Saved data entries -
###

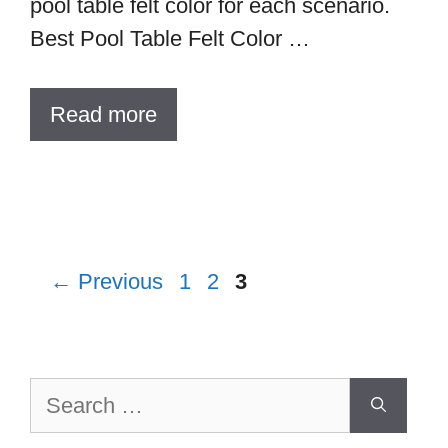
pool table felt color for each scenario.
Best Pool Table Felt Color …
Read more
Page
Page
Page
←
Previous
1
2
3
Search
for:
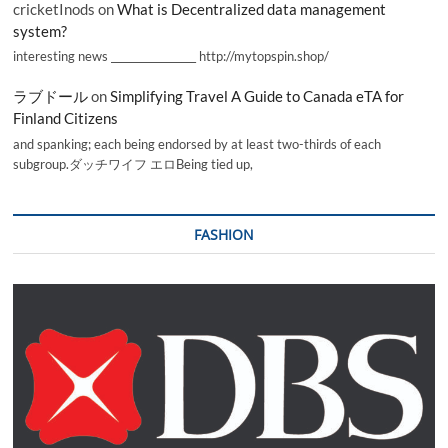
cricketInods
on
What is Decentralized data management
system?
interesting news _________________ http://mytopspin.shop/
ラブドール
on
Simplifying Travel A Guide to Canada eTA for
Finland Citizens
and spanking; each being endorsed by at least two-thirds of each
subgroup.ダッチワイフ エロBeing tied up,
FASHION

###

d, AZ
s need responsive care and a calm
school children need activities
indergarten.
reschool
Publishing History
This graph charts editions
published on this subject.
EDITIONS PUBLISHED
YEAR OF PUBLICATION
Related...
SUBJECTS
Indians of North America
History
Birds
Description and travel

###

Task statement - For this exercise, transcribe exactly the part of the records above that opens with the line containing "pool table felt color for each scenario." and closes with the one containing "Finland Citizens". Pictures are not part of the copy.

Your solution -
pool table felt color for each scenario.
Best Pool Table Felt Color …
Read more
Page
Page
Page
←
Previous
1
2
3
Search
for:
cricketInods
on
What is Decentralized data management
system?
interesting news _________________ http://mytopspin.shop/
ラブドール
on
Simplifying Travel A Guide to Canada eTA for
Finland Citizens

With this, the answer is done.